Howson's performance as an adult Heathcliff is remarkable. He's not a sympathetic character — no one is in this film. Although it's not clear whether or not Arnold was specifically looking to cast a person of color for the role of Heathcliff, the fact that Howson is black adds an extra layer of complexity to the drama. In the book, he's described in such a way that indicates, at the very least, his ethnic background isn't white, but Arnold ups the ante by putting a racial epithet in Hindley's mouth. This drives home the idea of Heathcliff's outsider status; it makes his ''otherness'' visible.

There's something gentle in Heathcliff's face that belies the nearly sociopathic anger within. When he first seduces Catherine's sister-in-law Isabella as part of his revenge on Catherine, it's erotic in a way that makes the viewer complicit in Isabella's eventual destruction. (This serves as an interesting foil to Fish Tank and its ethically troubling but arousing sex scenes with Michael Fassbender and Katie Jarvis.) As the adult Catherine, Kaya Scodelario puts in a good performance. Her Catherine looks angelic but is all hard angles underneath those lacy flounces. She is the wild, shrieking woman to Heathcliff's cold silence, and when she is finally quiet, it's only because she's succumbed to the furor of their lifelong struggle.

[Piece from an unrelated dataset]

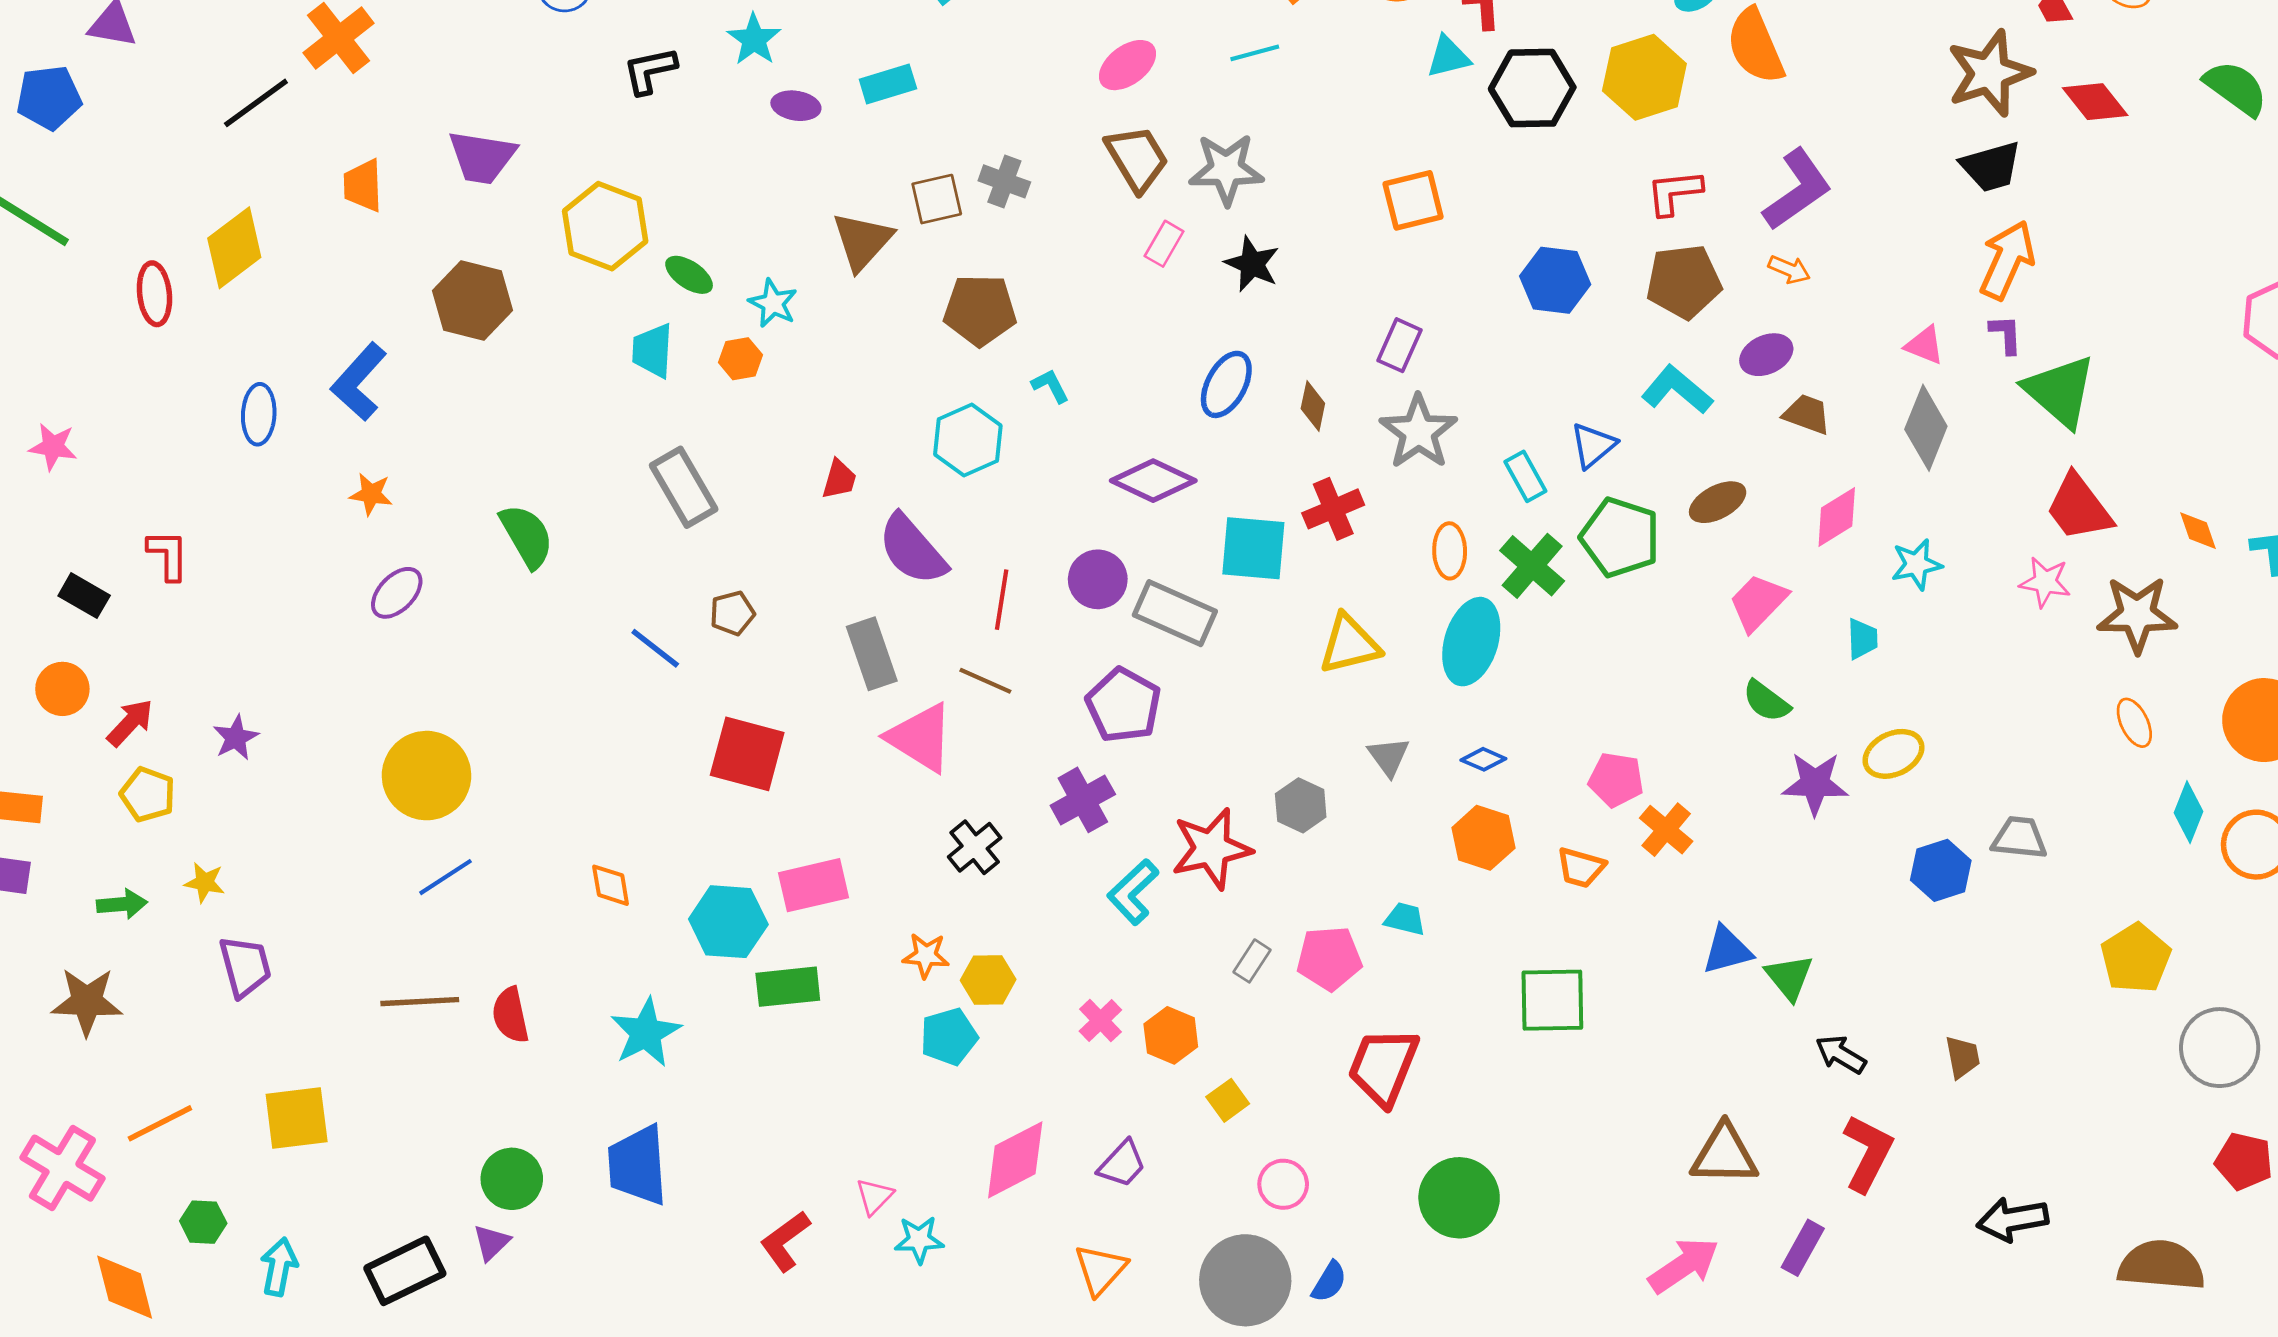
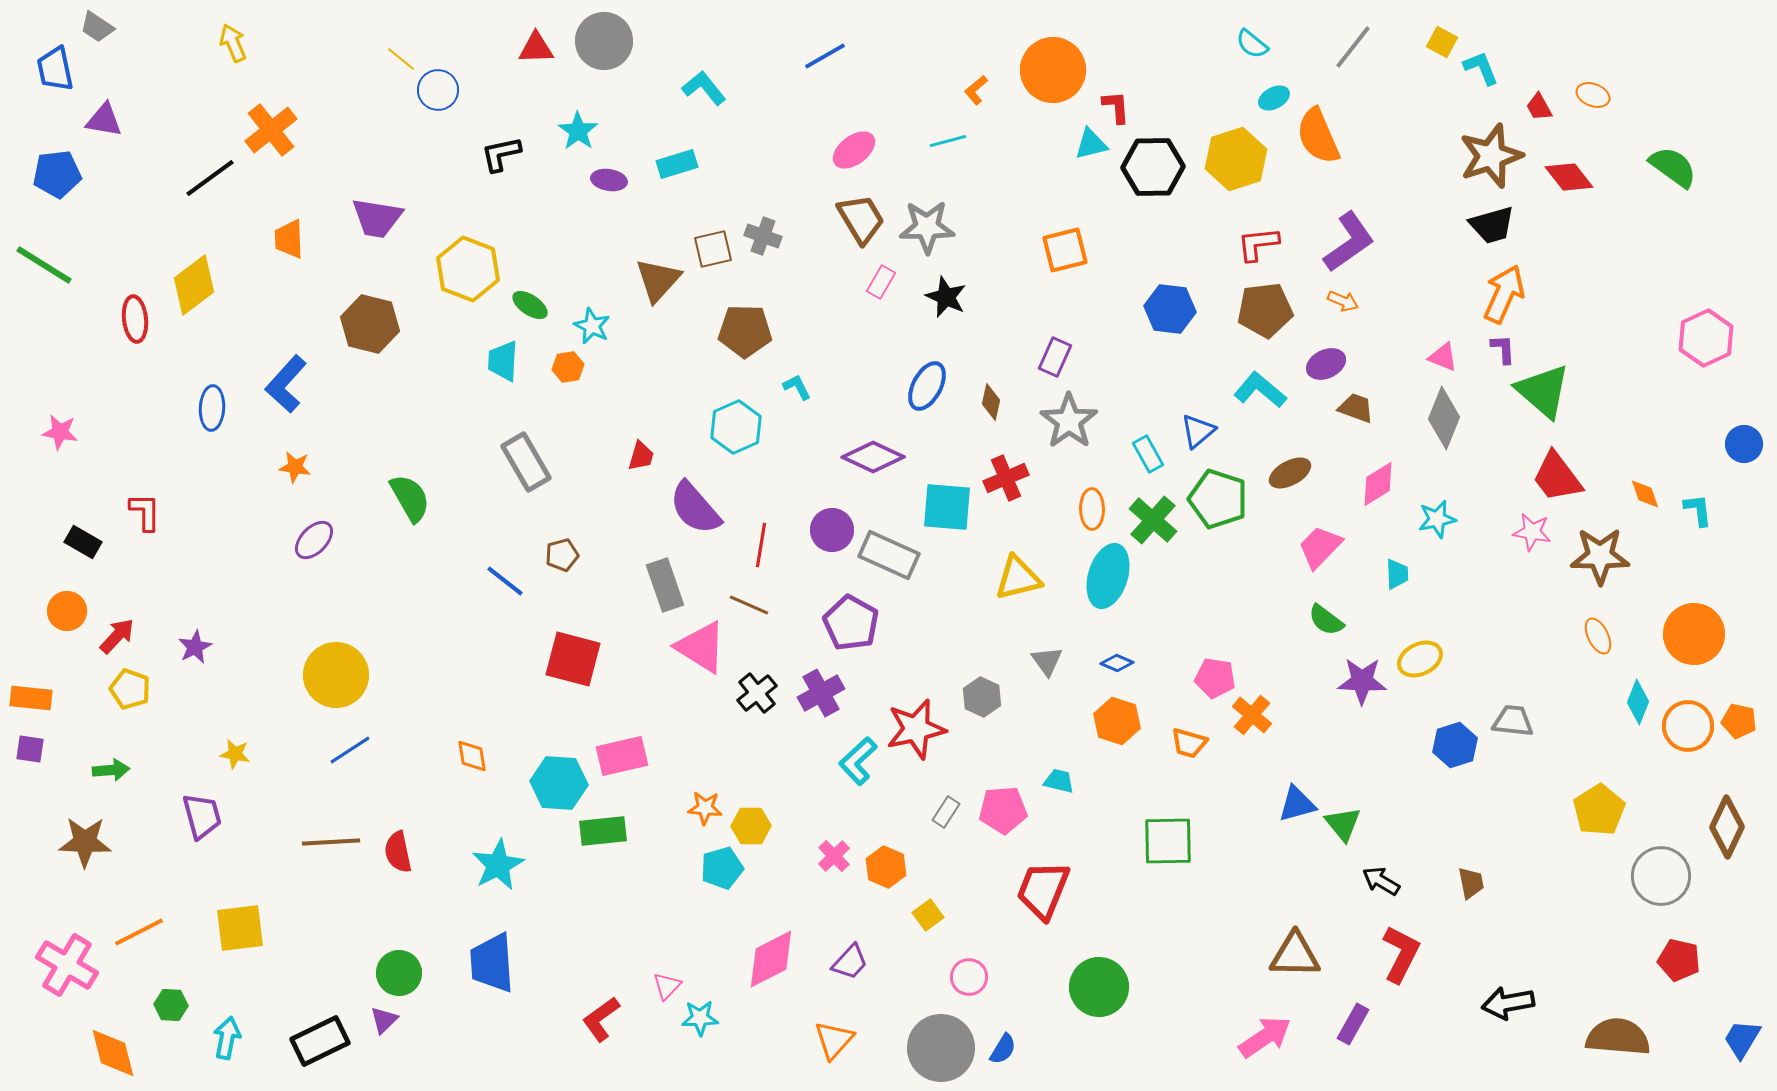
black cross: (975, 847) -> (757, 693), moved
yellow star: (205, 882) -> (235, 754), moved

Throughout Wuthering Heights, we are put in Heathcliff's shoes. We see Catherine through his eyes, and we understand what it feels like to ride on a horse behind her with her hair whipping in our face and the warm flank under our fingers. We are immersed in this sensual experience of being Heathcliff thanks to the magic of Robbie Ryan's cinematography. (Ryan has worked as a cinematographer on all of Arnold's films, including her Oscar-winning short, Wasp.) The handheld camera work is intense and occasionally nauseating, but its immediacy is crucial to the film. Using available light occasionally works against it, as some scenes are so dark it's hard to tell what's actually happening.

Wuthering Heights gives rise to an internal debate. If it was edited down more, with less lingering shots of bugs crawling across leaves or birds twinned in the sky as obvious metaphors for Heathcliff and Catherine, it would be an entirely different experience. Would it be better, maybe more enjoyable, easier to sit through? Or is that beside the point? Andrea Arnold's talent lies in pushing the viewer past their normal boundaries of what's romantic or beautiful. In Arnold's world, a mother and daughter dancing in a kitchen to ''Life's a Bitch'' by Nas is as loving and joyful as Heathcliff's frenzied attempts to unearth Catherine's coffin. You either decide you're all in, or you're not.

Hollywood.com rated this film 4 stars.